# Analyst Perspective: Bitcoin Exits High Volatility But Fails to Enter Safe-Haven Asset Status



On March 18, Bitcoin's closing price fell below $72,000, failing to hold the price range formed after the rebound and lacking the upward momentum needed to break through recent highs.

QCP Capital released market analysis indicating that the correlation logic between Bitcoin and traditional financial markets has changed. It no longer behaves purely like a high-risk asset, but has yet to attract sustained inflows of safe-haven capital.

Specifically, such assets previously typically exhibited volatility far exceeding the broader market and maintained high positive correlation with tech stocks like Nasdaq.

However, Bitcoin is currently gradually breaking free from this "amplifier" role that moves with stock market fluctuations, instead displaying increasingly independent price movements.

In the derivatives market, option structures remain defensive in nature. The 30-day implied volatility hovers around the 50 level; the 30-day risk reversal indicator shows that put option premiums exceed call option premiums.

The analysis suggests that although BTC's asset characteristics are evolving, it currently falls short of the status of gold or U.S. Treasuries and cannot provide reliable safe-haven functionality during market turbulence.

For investors, it is premature at this stage to view it as a defensive safe harbor against market crashes. Caution is warranted regarding its risk exposure in extreme market conditions.

Furthermore, macroeconomic factors continue to dominate the market. This week marks the most critical "central bank decision week" of the year, with the Federal Reserve, European Central Bank, Bank of Japan, and Bank of England all taking the stage consecutively this week.
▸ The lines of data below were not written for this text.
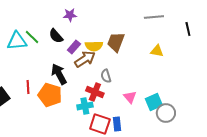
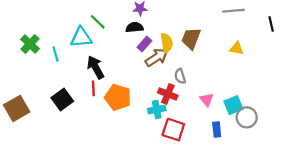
black semicircle: (56, 36) -> (134, 27), moved, turned 126
green line: (32, 37) -> (98, 22), moved
yellow semicircle: (94, 46) -> (167, 43), turned -96
black arrow: (59, 74) -> (96, 67), moved
blue rectangle: (117, 124) -> (217, 130), moved

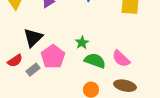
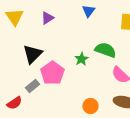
red semicircle: (15, 61) -> (14, 103), moved
green semicircle: (95, 61) -> (105, 50), moved

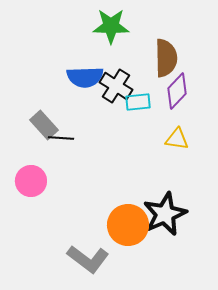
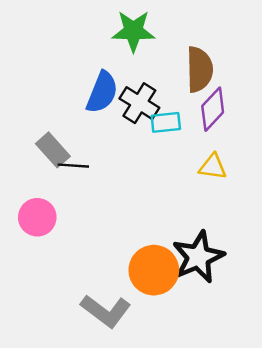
blue semicircle: (85, 77) -> (102, 92), turned -66

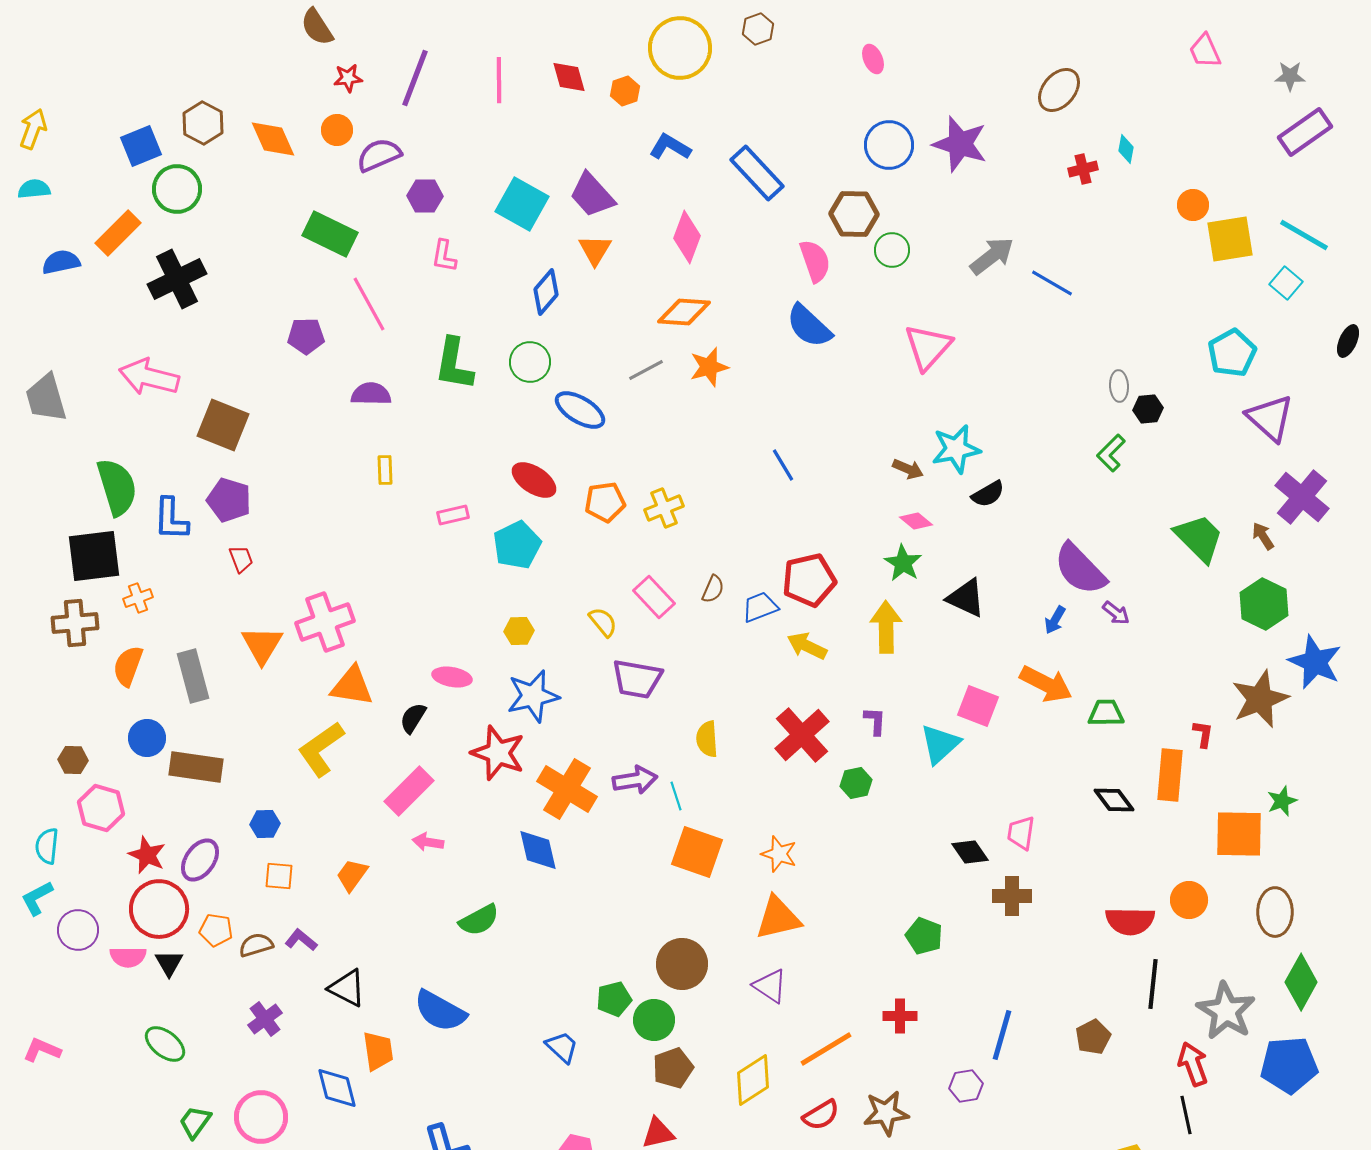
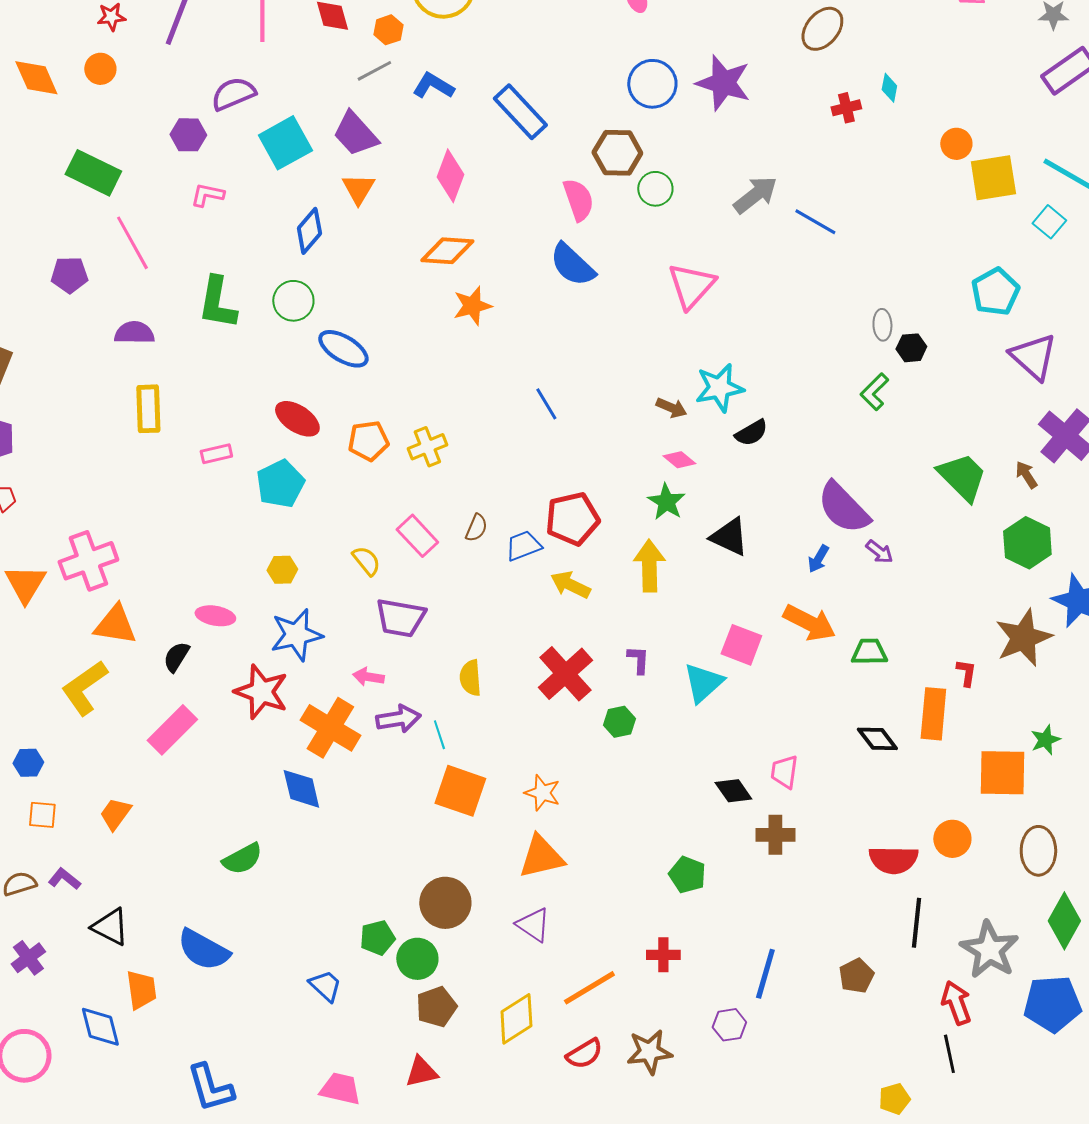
purple semicircle: (379, 155) -> (233, 94), moved
cyan square: (522, 204) -> (285, 143), turned 32
pink L-shape: (444, 256) -> (207, 195), turned 92
gray line: (646, 370) -> (374, 71), moved
yellow rectangle: (385, 470) -> (148, 409), size x1.6
pink arrow: (428, 842) -> (368, 677), moved

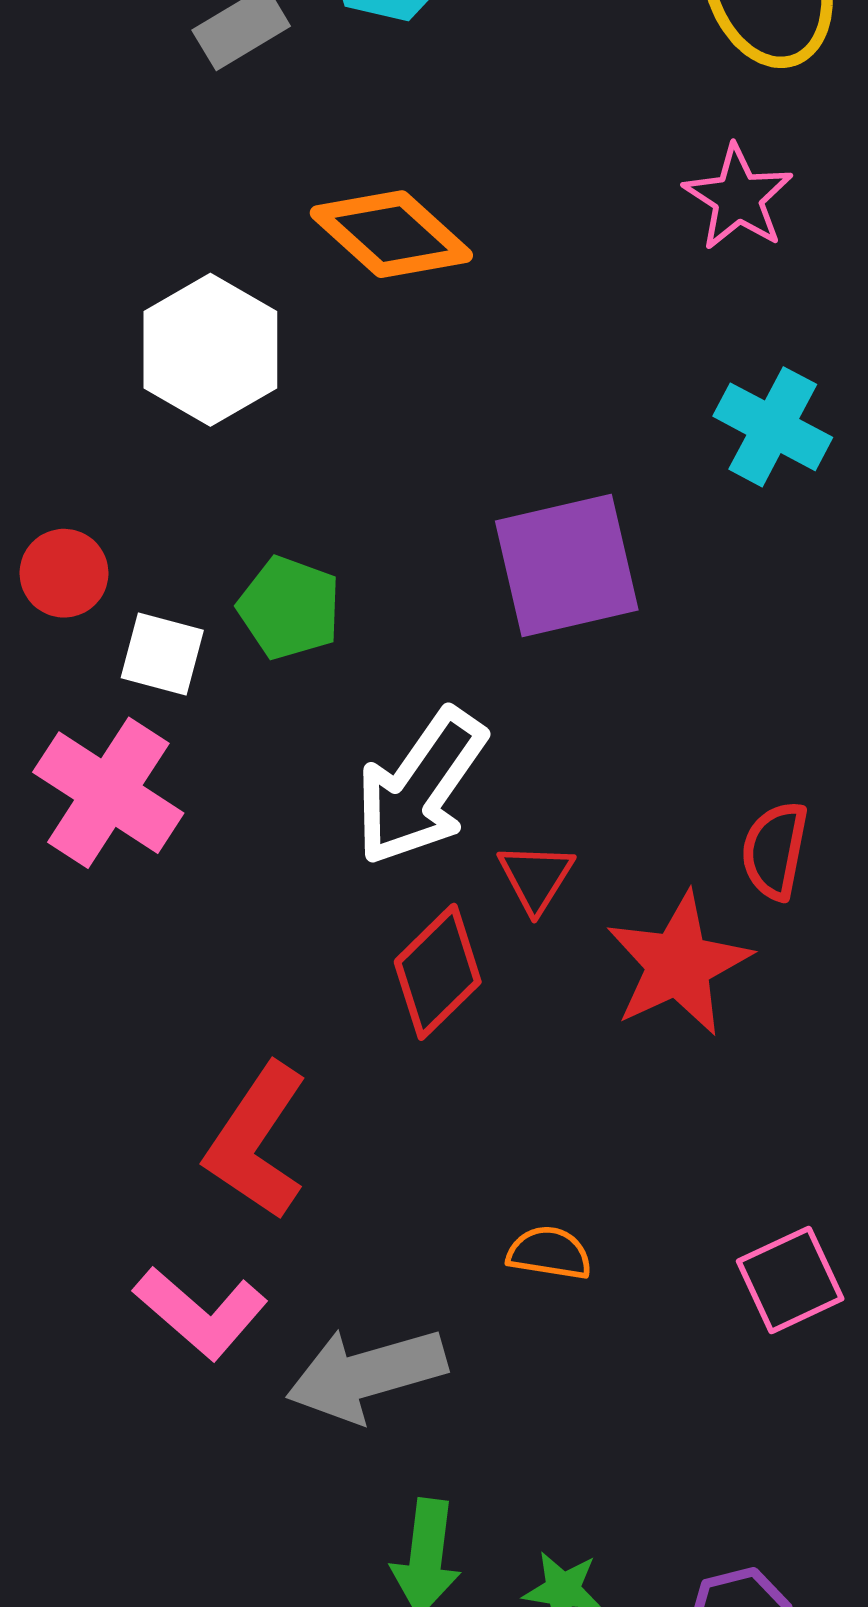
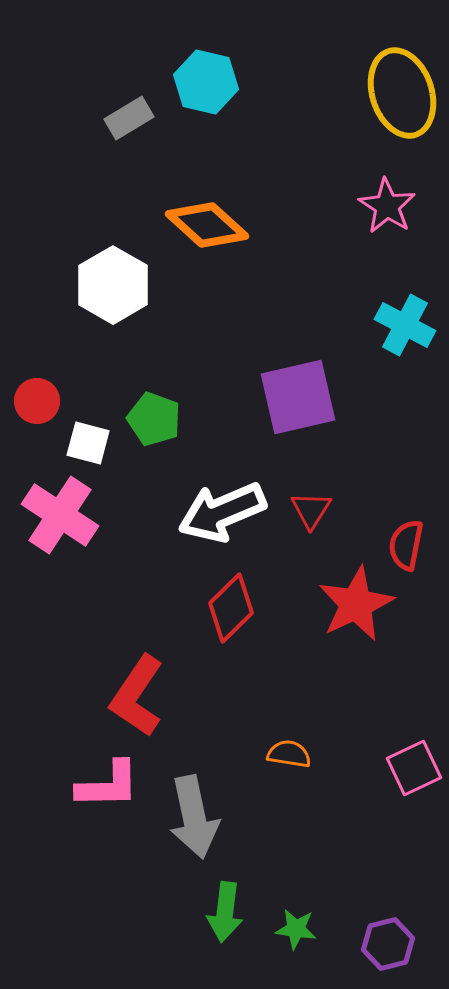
white arrow: (420, 787) -> (222, 512), turned 32
red triangle: (536, 877) -> (311, 510), moved
pink L-shape: (201, 1313) -> (108, 785), turned -42
gray arrow: (366, 1374) -> (194, 817), turned -86

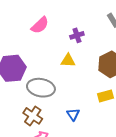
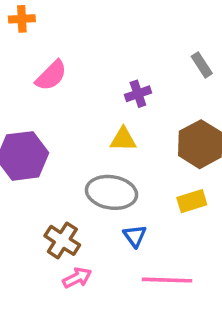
pink semicircle: (40, 25) -> (51, 75), moved
gray ellipse: (41, 88) -> (111, 192), moved

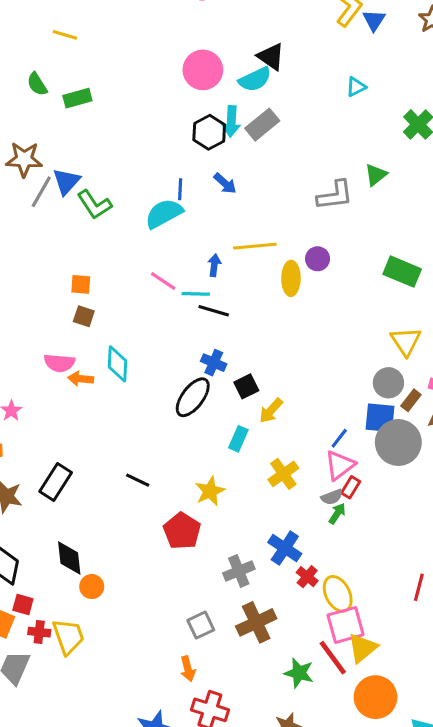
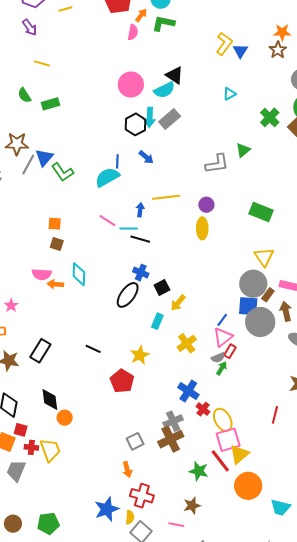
yellow ellipse: (291, 278) -> (202, 228), moved
gray circle: (388, 383) -> (253, 284), size x1.4
gray cross: (239, 571) -> (173, 421), moved

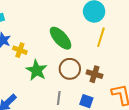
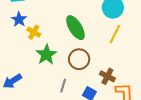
brown cross: (95, 74) -> (107, 76), moved

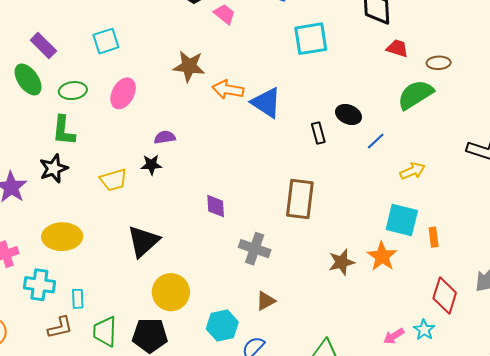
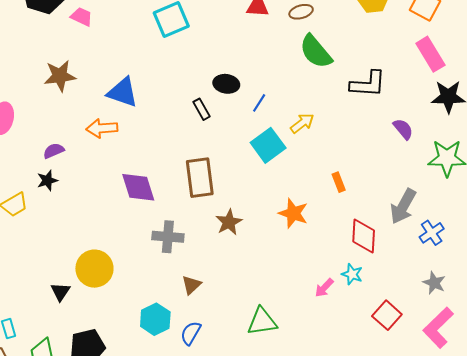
orange arrow: (228, 90) -> (102, 128), moved
green semicircle: (415, 95) -> (316, 52), moved, turned -84
blue triangle: (266, 103) -> (123, 92), moved
purple diamond: (216, 206) -> (138, 187), moved, size x1.5
cyan square: (402, 220) -> (268, 145), moved, turned -36
black triangle: (143, 241) -> (60, 292), moved, size x0.6
brown star: (342, 262) -> (229, 222), moved
yellow circle: (171, 292) -> (94, 269), moved

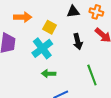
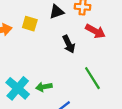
yellow square: (50, 27) -> (30, 24), moved
cyan cross: (42, 48) -> (18, 88), moved

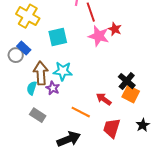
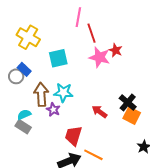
cyan semicircle: (32, 88) -> (24, 115), moved, turned 48
red arrow: (104, 99) -> (100, 112), moved
orange line: (81, 112) -> (93, 155), moved
gray rectangle: (38, 115) -> (23, 127), moved
red trapezoid: (112, 128) -> (73, 136), moved

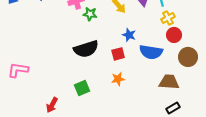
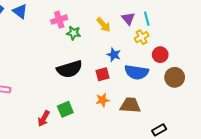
yellow cross: (168, 18) -> (142, 37), moved
brown trapezoid: (169, 82) -> (130, 105), moved
red arrow: (52, 105) -> (44, 119), moved

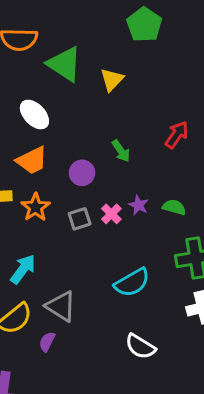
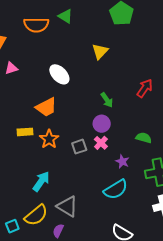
green triangle: (64, 64) -> (65, 16), moved, size x0.6
white ellipse: (34, 114) -> (59, 74), moved
purple circle: (82, 173) -> (102, 124), moved
purple star: (139, 205) -> (122, 161), moved

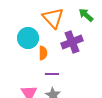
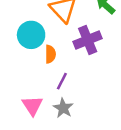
purple line: (52, 74) -> (62, 81), turned -64

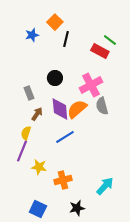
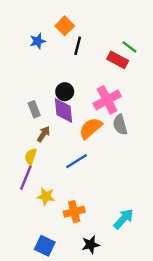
purple diamond: (60, 109) -> (64, 110), moved

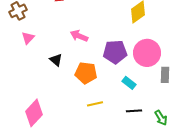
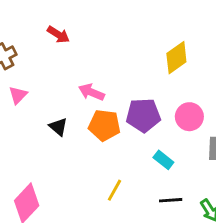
pink circle: (147, 53) -> (189, 117), size x0.7
orange pentagon: (86, 73) -> (104, 125), moved
yellow line: (95, 104) -> (114, 190), turned -49

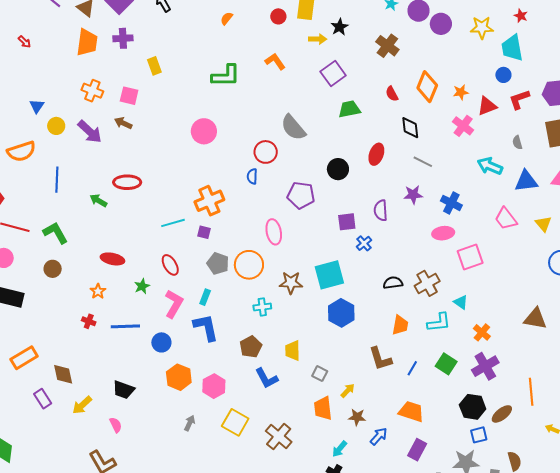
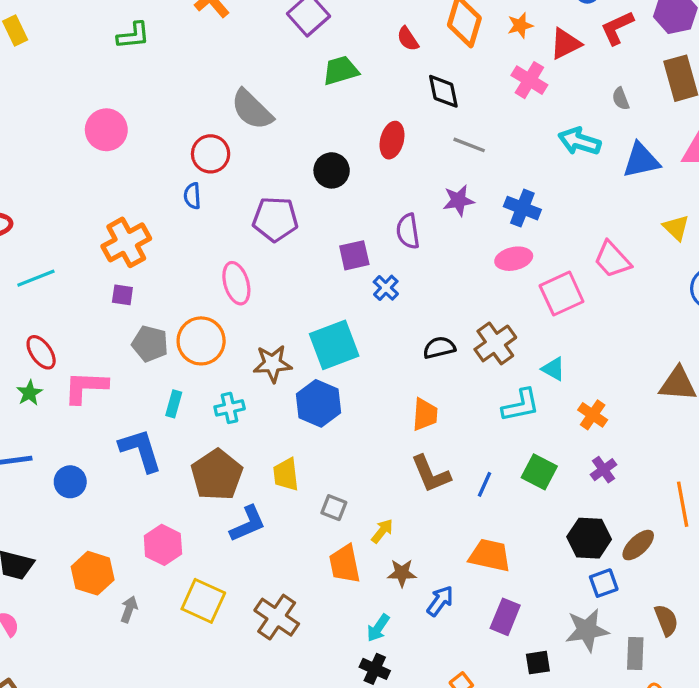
green L-shape: (226, 76) -> (133, 36), size x0.7
pink trapezoid: (506, 219) -> (612, 260), moved
cyan line: (173, 223) -> (36, 278), moved
red ellipse: (170, 265) -> (41, 352), moved
cyan rectangle: (205, 297) -> (174, 404), moved
pink L-shape: (174, 304) -> (86, 387), moved, turned -112
blue hexagon: (341, 313) -> (318, 403), moved
orange trapezoid: (400, 325) -> (425, 414), moved
brown pentagon: (251, 347) -> (217, 475), size x1.4
purple cross: (485, 366) -> (603, 470), size x0.6
orange hexagon: (179, 377) -> (93, 573), moved
blue L-shape: (267, 378) -> (248, 524), turned -80

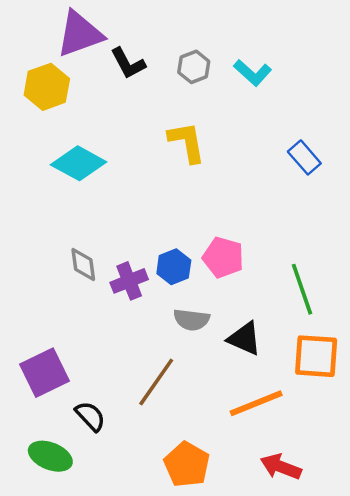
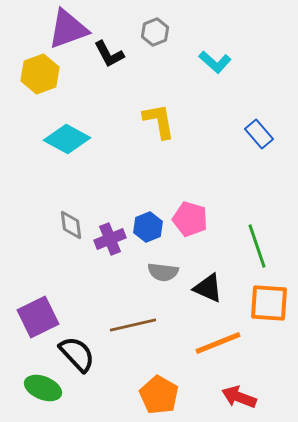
gray hexagon: (194, 67) -> (155, 32), moved
brown line: (156, 382) -> (133, 325), turned 42
black semicircle: (90, 416) -> (77, 354), size x1.4

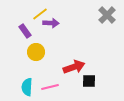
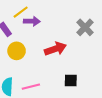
gray cross: (107, 15) -> (85, 27), moved
red arrow: (74, 67) -> (55, 49), moved

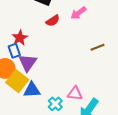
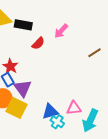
brown line: (98, 47) -> (94, 53), moved
blue triangle: (32, 90) -> (50, 112), moved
Despite weak growth and labor data, rising oil prices complicate the rate-cutting pathway. The market has significantly reduced expectations for monetary easing, with the interest rate environment shifting from supportive to headwind.

Additionally, geopolitical risks keep oil prices hovering near $100 per barrel. Even if markets prepare for improved conditions, uncertainty in the Gulf region casts a stagflation shadow over various asset classes.

Overall, in the current environment, Bitcoin no longer trades purely as a high-risk asset, but has yet to attract sustained safe-haven capital inflows.

Currently, this identity ambiguity may become the new normal until policy paths or geopolitical landscapes become clearer.